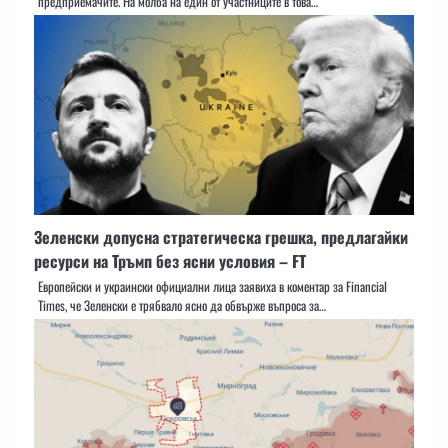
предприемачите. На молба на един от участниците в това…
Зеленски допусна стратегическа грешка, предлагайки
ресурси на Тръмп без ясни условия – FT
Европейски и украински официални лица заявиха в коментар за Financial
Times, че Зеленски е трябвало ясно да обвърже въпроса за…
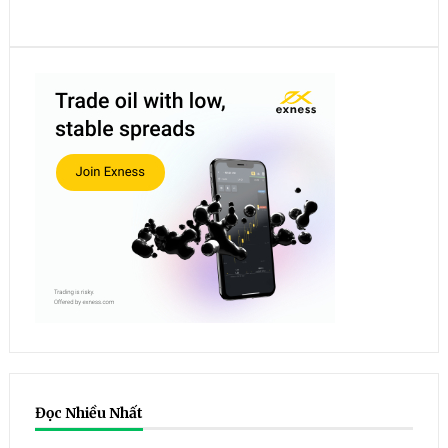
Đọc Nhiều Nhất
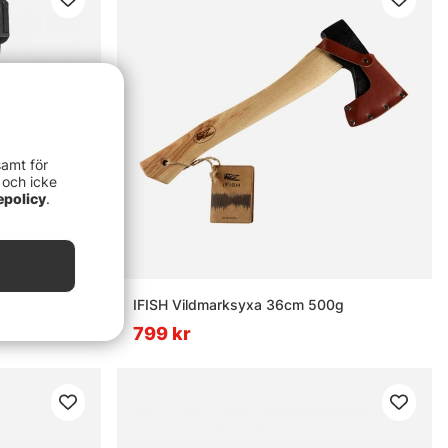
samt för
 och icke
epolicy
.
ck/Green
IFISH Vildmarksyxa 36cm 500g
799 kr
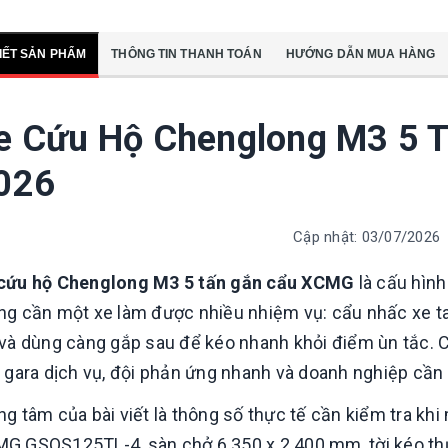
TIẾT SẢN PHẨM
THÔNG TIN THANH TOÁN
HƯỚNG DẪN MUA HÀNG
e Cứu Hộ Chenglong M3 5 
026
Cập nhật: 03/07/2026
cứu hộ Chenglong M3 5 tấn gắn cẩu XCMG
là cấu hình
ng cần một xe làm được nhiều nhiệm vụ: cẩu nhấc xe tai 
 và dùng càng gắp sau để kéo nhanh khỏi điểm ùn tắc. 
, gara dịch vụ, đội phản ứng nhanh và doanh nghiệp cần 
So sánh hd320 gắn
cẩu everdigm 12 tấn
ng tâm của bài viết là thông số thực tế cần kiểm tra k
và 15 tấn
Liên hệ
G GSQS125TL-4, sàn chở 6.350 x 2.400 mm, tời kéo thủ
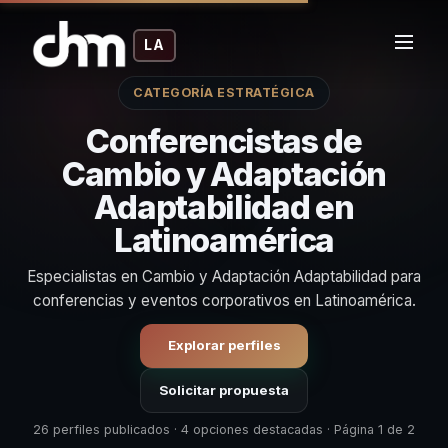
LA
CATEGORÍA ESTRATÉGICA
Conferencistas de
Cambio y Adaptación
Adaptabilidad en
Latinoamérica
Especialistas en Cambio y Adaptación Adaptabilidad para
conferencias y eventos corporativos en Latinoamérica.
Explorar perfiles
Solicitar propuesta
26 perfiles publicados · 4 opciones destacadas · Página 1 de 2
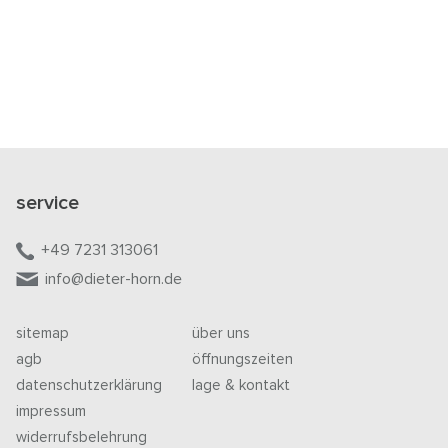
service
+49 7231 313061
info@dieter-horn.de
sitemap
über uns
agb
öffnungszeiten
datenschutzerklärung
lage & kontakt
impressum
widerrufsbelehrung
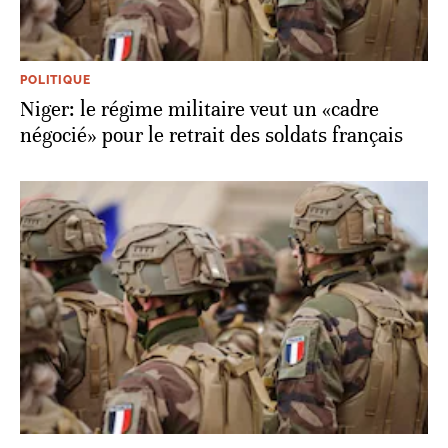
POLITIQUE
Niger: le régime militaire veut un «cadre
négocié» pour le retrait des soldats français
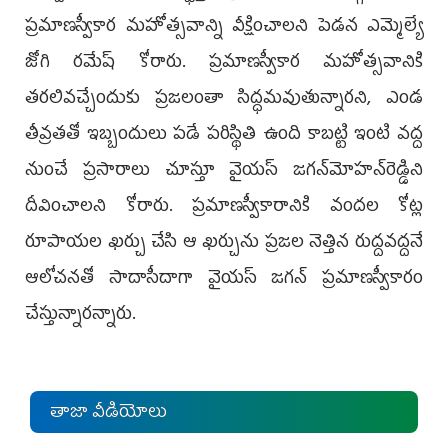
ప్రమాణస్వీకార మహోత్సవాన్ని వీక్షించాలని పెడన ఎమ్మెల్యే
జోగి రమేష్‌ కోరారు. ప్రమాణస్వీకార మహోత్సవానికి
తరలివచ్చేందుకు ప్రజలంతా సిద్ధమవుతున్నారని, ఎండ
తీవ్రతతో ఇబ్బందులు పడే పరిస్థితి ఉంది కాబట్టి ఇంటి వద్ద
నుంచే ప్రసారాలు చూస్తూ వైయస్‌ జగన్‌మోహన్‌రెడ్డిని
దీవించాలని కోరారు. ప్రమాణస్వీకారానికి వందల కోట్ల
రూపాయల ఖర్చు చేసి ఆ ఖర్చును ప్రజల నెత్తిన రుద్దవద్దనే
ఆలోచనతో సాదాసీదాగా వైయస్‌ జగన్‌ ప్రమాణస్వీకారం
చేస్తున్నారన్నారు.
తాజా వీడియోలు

*****

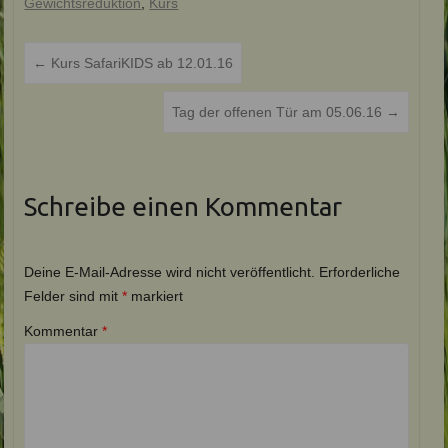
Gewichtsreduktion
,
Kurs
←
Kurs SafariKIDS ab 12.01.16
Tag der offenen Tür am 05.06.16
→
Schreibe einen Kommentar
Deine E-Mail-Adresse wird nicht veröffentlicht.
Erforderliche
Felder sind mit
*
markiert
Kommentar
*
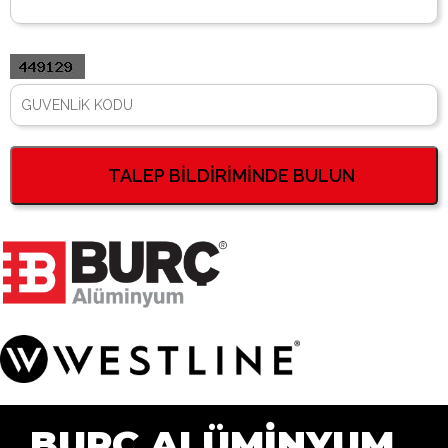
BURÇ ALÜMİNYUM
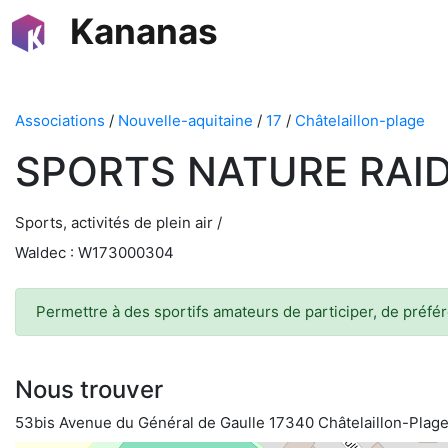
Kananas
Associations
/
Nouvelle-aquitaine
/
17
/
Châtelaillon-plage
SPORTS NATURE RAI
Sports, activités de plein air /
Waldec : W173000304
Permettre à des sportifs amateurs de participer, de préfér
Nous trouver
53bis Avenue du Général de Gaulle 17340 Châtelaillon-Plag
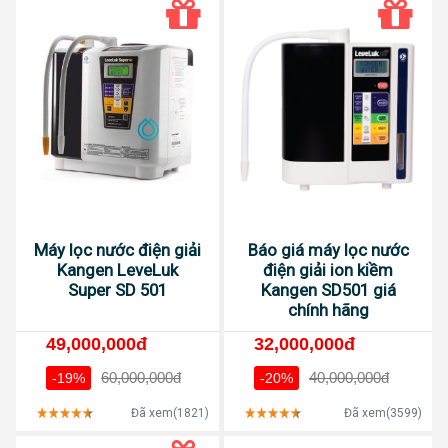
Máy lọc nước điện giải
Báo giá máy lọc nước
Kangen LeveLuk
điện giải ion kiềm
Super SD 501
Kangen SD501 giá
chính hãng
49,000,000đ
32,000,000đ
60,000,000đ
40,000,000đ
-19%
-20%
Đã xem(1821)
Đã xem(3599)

*****

### [WHAT TO WORK ON]
In the data above, find the line containing "öffnungszeiten" and the line containing "దీవించాలని కోరారు. ప్రమాణస్వీకారానికి". Copy exactly the stretch from the first through the second, both included, leaving out any picture.

### [TASK ANSWER]
öffnungszeiten
datenschutzerklärung
lage & kontakt
impressum
widerrufsbelehrung
POLITIQUE
Niger: le régime militaire veut un «cadre
négocié» pour le retrait des soldats français
ప్రమాణస్వీకార మహోత్సవాన్ని వీక్షించాలని పెడన ఎమ్మెల్యే
జోగి రమేష్‌ కోరారు. ప్రమాణస్వీకార మహోత్సవానికి
తరలివచ్చేందుకు ప్రజలంతా సిద్ధమవుతున్నారని, ఎండ
తీవ్రతతో ఇబ్బందులు పడే పరిస్థితి ఉంది కాబట్టి ఇంటి వద్ద
నుంచే ప్రసారాలు చూస్తూ వైయస్‌ జగన్‌మోహన్‌రెడ్డిని
దీవించాలని కోరారు. ప్రమాణస్వీకారానికి వందల కోట్ల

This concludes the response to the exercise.